[WHAT YOU NEED TO DO] An exact transcription is needed of the lines below from the one with "magistralės Vilnius–Kaunas–Klaipėda antrąja" through the one with "Bar chart with 5 bars.", with no other lines and no pictures.

(Dataset entries)

---------------

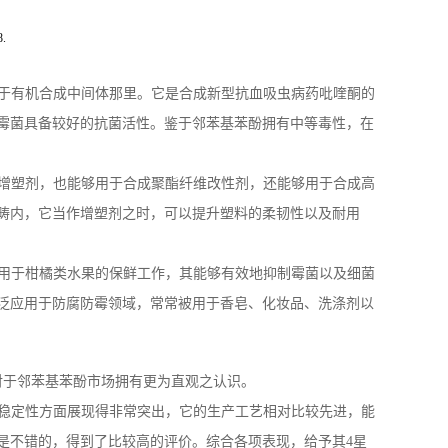
8.
用于有机合成中间体那里。它是合成新型抗血吸虫病药吡喹酮的
霉菌具备较好的抗菌活性。鉴于邻苯基苯酚拥有中等毒性，在
料增塑剂，也能够用于合成聚酯纤维改性剂，还能够用于合成高
畴内，它当作增塑剂之时，可以提升塑料的柔韧性以及耐用
被用于柑橘类水果的保鲜工作，其能够有效地抑制霉菌以及细菌
泛应用于防腐防霉领域，常常被用于香皂、化妆品、洗涤剂以
对于邻苯基苯酚市场拥有更为直观之认识。
稳定性方面展现得非常突出，它的生产工艺相对比较先进，能
是不错的，得到了比较高的评价。综合各项表现，给予其4星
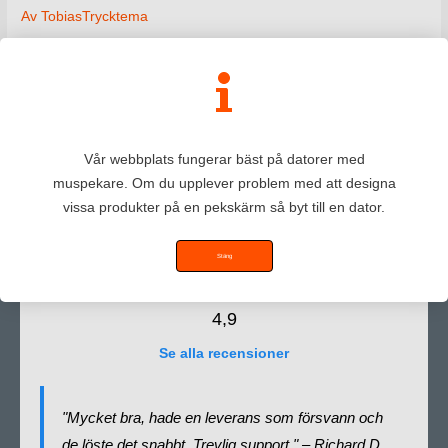
Av
TobiasTrycktema
Inläggsnavigering
←
Föregående Media
Vår webbplats fungerar bäst på datorer med
muspekare. Om du upplever problem med att designa
Copyright © - 2026
Trycktema
- Alla rättigheter reserverade.
vissa produkter på en pekskärm så byt till en dator.
Stäng
⭐⭐⭐⭐⭐
4,9
Se alla recensioner
"Mycket bra, hade en leverans som försvann och
de löste det snabbt. Trevlig support." – Richard D.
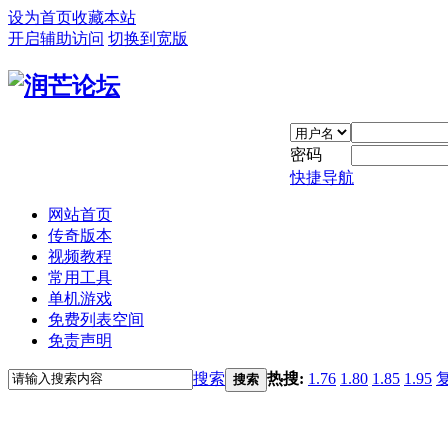
设为首页
收藏本站
开启辅助访问
切换到宽版
密码
快捷导航
网站首页
传奇版本
视频教程
常用工具
单机游戏
免费列表空间
免责声明
搜索
热搜:
1.76
1.80
1.85
1.95
搜索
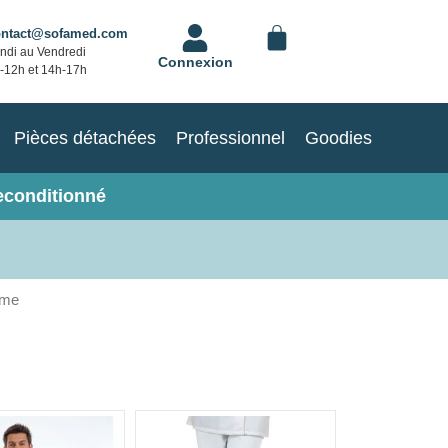
ontact@sofamed.com
ndi au Vendredi
Connexion
-12h et 14h-17h
Pièces détachées
Professionnel
Goodies
econditionné
mme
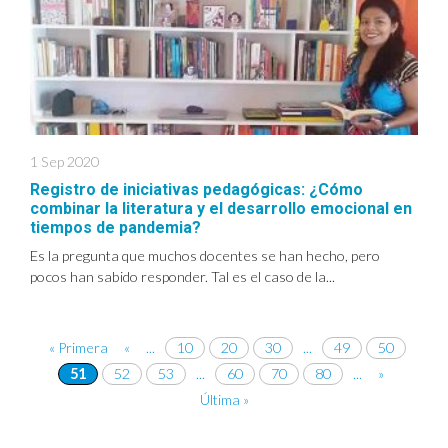
1 Sep 2020
Registro de iniciativas pedagógicas: ¿Cómo
combinar la literatura y el desarrollo emocional en
tiempos de pandemia?
Es la pregunta que muchos docentes se han hecho, pero
pocos han sabido responder. Tal es el caso de la...
« Primera
«
...
10
20
30
...
49
50
51
52
53
...
60
70
80
...
»
Última »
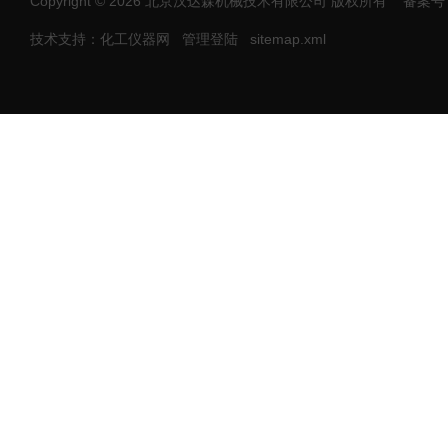
Copyright © 2026 北京汉达森机械技术有限公司 版权所有
备案号：
技术支持：化工仪器网
管理登陆
sitemap.xml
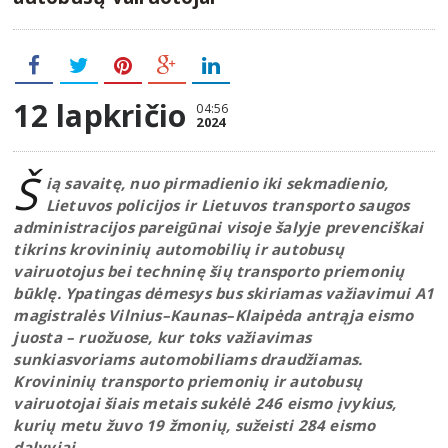
12 lapkričio
04:56
2024
Š
ią savaitę, nuo pirmadienio iki sekmadienio,
Lietuvos policijos ir Lietuvos transporto saugos
administracijos pareigūnai visoje šalyje prevenciškai
tikrins krovininių automobilių ir autobusų
vairuotojus bei techninę šių transporto priemonių
būklę. Ypatingas dėmesys bus skiriamas važiavimui A1
magistralės Vilnius–Kaunas–Klaipėda antrąja eismo
juosta – ruožuose, kur toks važiavimas
sunkiasvoriams automobiliams draudžiamas.
Krovininių transporto priemonių ir autobusų
vairuotojai šiais metais sukėlė 246 eismo įvykius,
kurių metu žuvo 19 žmonių, sužeisti 284 eismo
dalyviai.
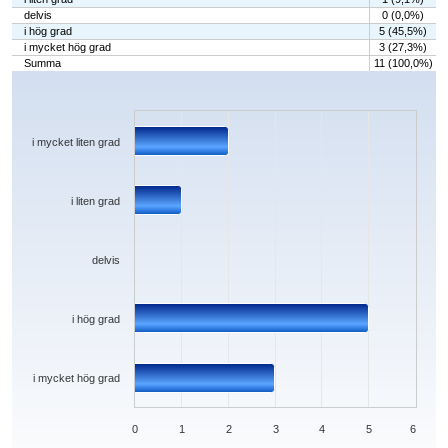
delvis
0 (0,0%)
i hög grad
5 (45,5%)
i mycket hög grad
3 (27,3%)
Summa
11 (100,0%)
Chart
Bar chart with 5 bars.
The chart has 1 X axis displaying categories.
The chart has 1 Y axis displaying values. Data ranges from 0 to 5.
i mycket liten grad
i liten grad
delvis
i hög grad
i mycket hög grad
0
1
2
3
4
5
6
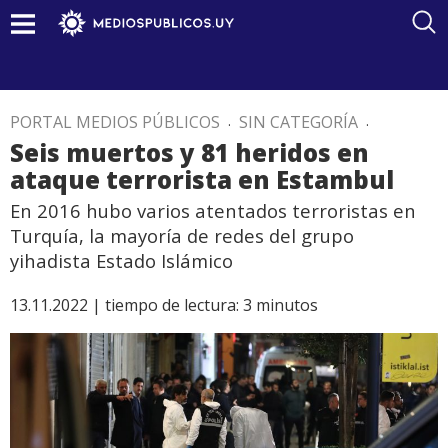
PORTAL MEDIOS PÚBLICOS
.
SIN CATEGORÍA
.
Seis muertos y 81 heridos en
ataque terrorista en Estambul
En 2016 hubo varios atentados terroristas en
Turquía, la mayoría de redes del grupo
yihadista Estado Islámico
13.11.2022 |
tiempo de lectura:
3
minutos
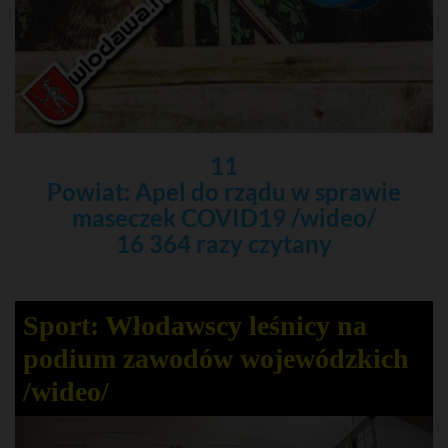
11
Powiat: Apel do rządu w sprawie
maseczek COVID19 /wideo/
16 364 razy czytany
Sport: Włodawscy leśnicy na
podium zawodów wojewódzkich
/wideo/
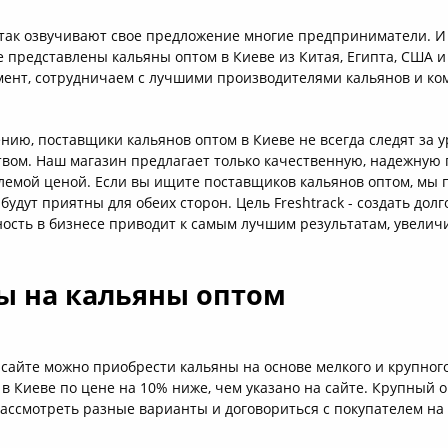
так озвучивают свое предложение многие предприниматели. И 
 представлены кальяны оптом в Киеве из Китая, Египта, США и
мент, сотрудничаем с лучшими производителями кальянов и ко
нию, поставщики кальянов оптом в Киеве не всегда следят за у
твом. Наш магазин предлагает только качественную, надежну
лемой ценой. Если вы ищите поставщиков кальянов оптом, мы 
будут приятны для обеих сторон. Цель Freshtrack - создать дол
ность в бизнесе приводит к самым лучшим результатам, увелич
ы на кальяны оптом
 сайте можно приобрести кальяны на основе мелкого и крупног
в Киеве по цене на 10% ниже, чем указано на сайте. Крупный о
рассмотреть разные варианты и договориться с покупателем на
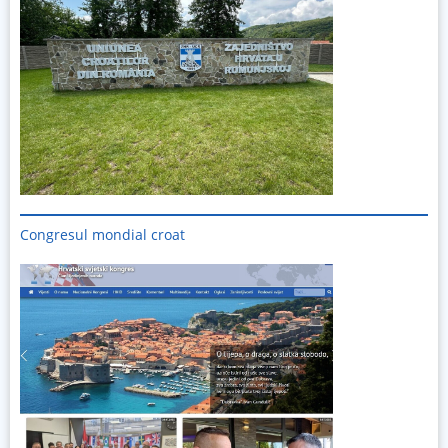
Congresul mondial croat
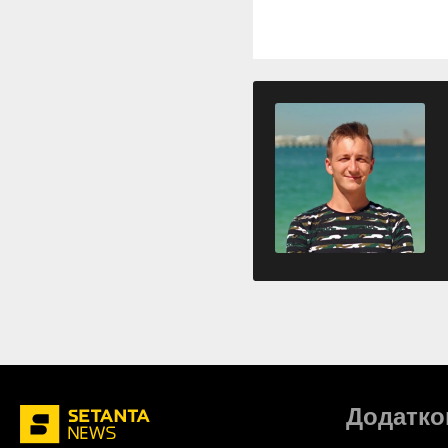
Додатко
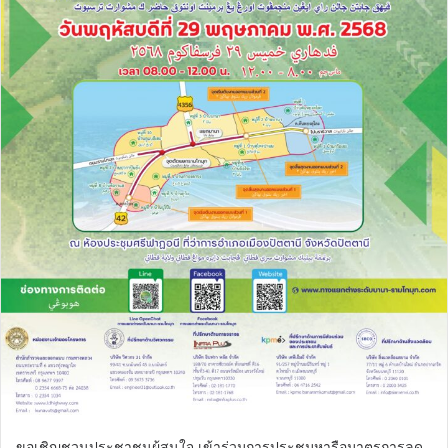
ขอเชิญชวนประชาชนผู้สนใจ เข้าร่วมการประชุมหารือมาตรการลด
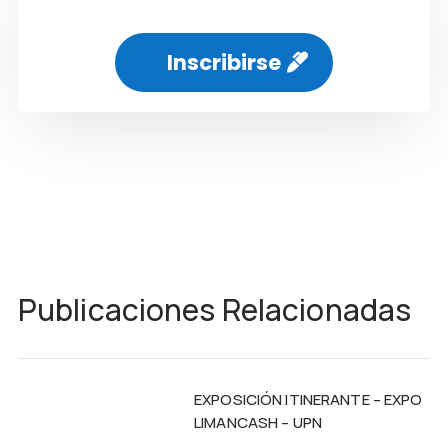
Inscribirse
Publicaciones Relacionadas
EXPOSICIÓN ITINERANTE – EXPO
LIMANCASH – UPN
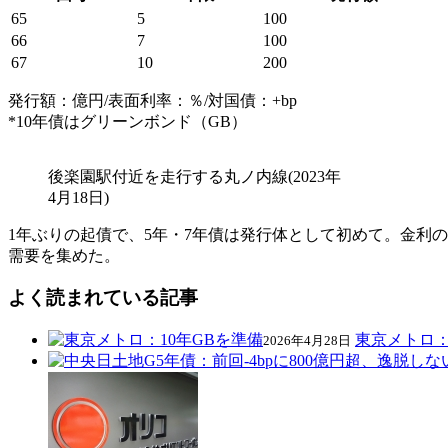
65
5
100
66
7
100
67
10
200
発行額：億円/表面利率：％/対国債：+bp
*10年債はグリーンボンド（GB）
後楽園駅付近を走行する丸ノ内線(2023年
4月18日)
1年ぶりの起債で、5年・7年債は発行体として初めて。金利の
需要を集めた。
よく読まれている記事
東京メトロ：
2026年4月28日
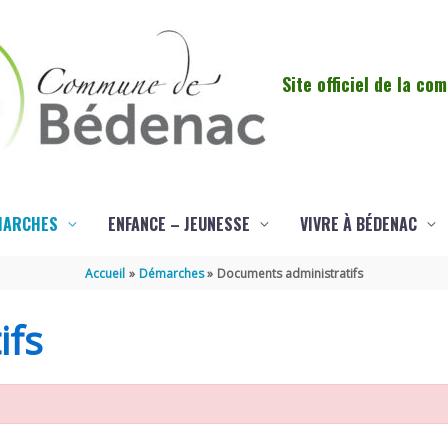
Site officiel de la c
MARCHES
ENFANCE – JEUNESSE
VIVRE À BÉDENAC
Accueil
Démarches
Documents administratifs
ifs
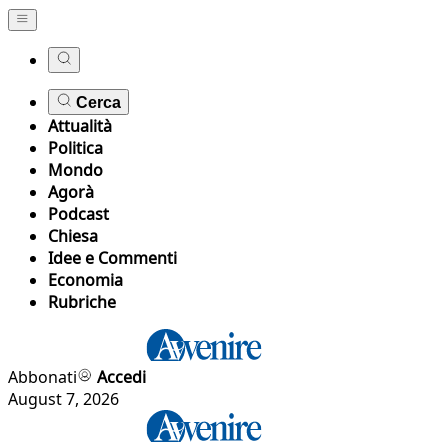
Cerca
Attualità
Politica
Mondo
Agorà
Podcast
Chiesa
Idee e Commenti
Economia
Rubriche
Abbonati
Accedi
August 7, 2026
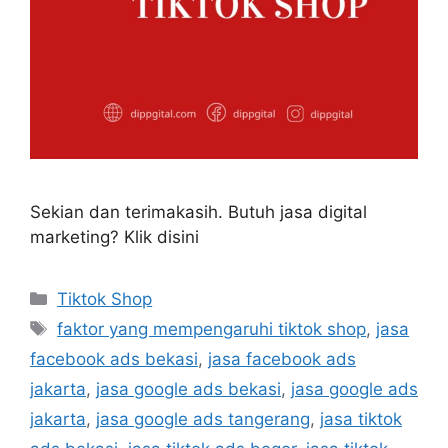
Sekian dan terimakasih. Butuh jasa digital
marketing? Klik disini
Tiktok Shop
faktor yang mempengaruhi tiktok shop
,
jasa
facebook ads bekasi
,
jasa facebook ads
jakarta
,
jasa google ads bekasi
,
jasa google ads
jakarta
,
jasa google ads tangerang
,
jasa tiktok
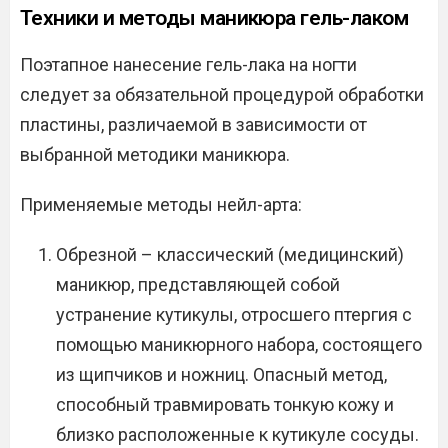
Техники и методы маникюра гель-лаком
Поэтапное нанесение гель-лака на ногти
следует за обязательной процедурой обработки
пластины, различаемой в зависимости от
выбранной методики маникюра.
Применяемые методы нейл-арта:
Обрезной – классический (медицинский)
маникюр, представляющей собой
устранение кутикулы, отросшего птергия с
помощью маникюрного набора, состоящего
из щипчиков и ножниц. Опасный метод,
способный травмировать тонкую кожу и
близко расположенные к кутикуле сосуды.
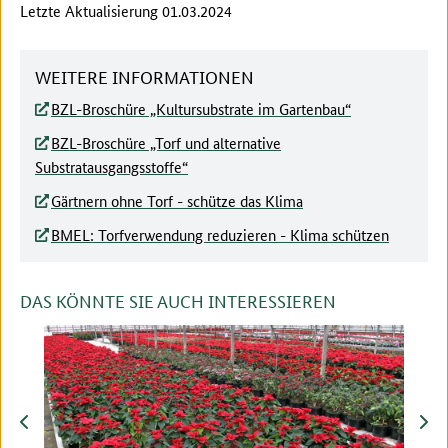
Letzte Aktualisierung 01.03.2024
WEITERE INFORMATIONEN
BZL-Broschüre „Kultursubstrate im Gartenbau“
BZL-Broschüre „Torf und alternative
Substratausgangsstoffe“
Gärtnern ohne Torf - schütze das Klima
BMEL: Torfverwendung reduzieren - Klima schützen
DAS KÖNNTE SIE AUCH INTERESSIEREN
zurück
vor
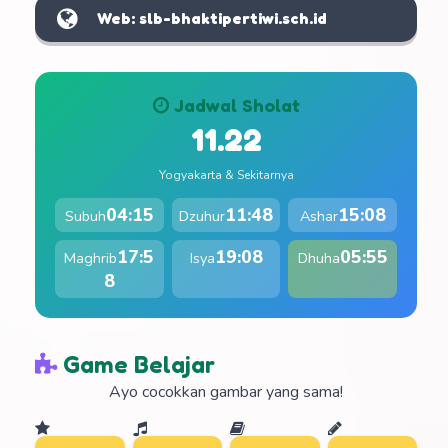
Web: slb-bhaktipertiwi.sch.id
Jadwal Sholat
11.22
Yogyakarta & Sekitarnya
04:15
11:48
15:08
Subuh
Dzuhur
Ashar
17:5
19:08
05:55
Maghrib
Isya
Dhuha
8
Game Belajar
Ayo cocokkan gambar yang sama!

---------------

[ANSWER SPACE]
magistralės Vilnius–Kaunas–Klaipėda antrąja eismo
juosta – ruožuose, kur toks važiavimas
sunkiasvoriams automobiliams draudžiamas.
Krovininių transporto priemonių ir autobusų
vairuotojai šiais metais sukėlė 246 eismo įvykius,
kurių metu žuvo 19 žmonių, sužeisti 284 eismo
dalyviai.
delvis
0 (0,0%)
i hög grad
5 (45,5%)
i mycket hög grad
3 (27,3%)
Summa
11 (100,0%)
Chart
Bar chart with 5 bars.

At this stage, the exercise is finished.